Exercise instructions:
Exactly and without additions, transcribe the line that contains "Privacy Policy" and every line after it in the data.

Listed records:

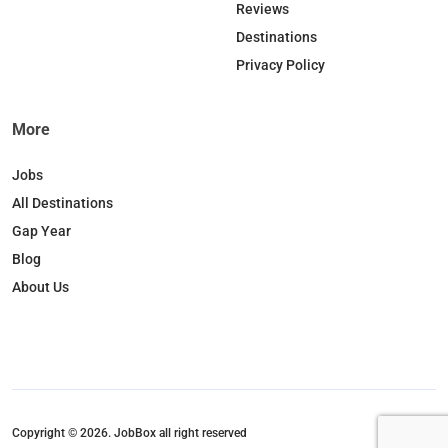
Reviews
Destinations
Privacy Policy
More
Jobs
All Destinations
Gap Year
Blog
About Us
Copyright © 2026. JobBox all right reserved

Task answer:
Privacy Policy
More
Jobs
All Destinations
Gap Year
Blog
About Us
Copyright © 2026. JobBox all right reserved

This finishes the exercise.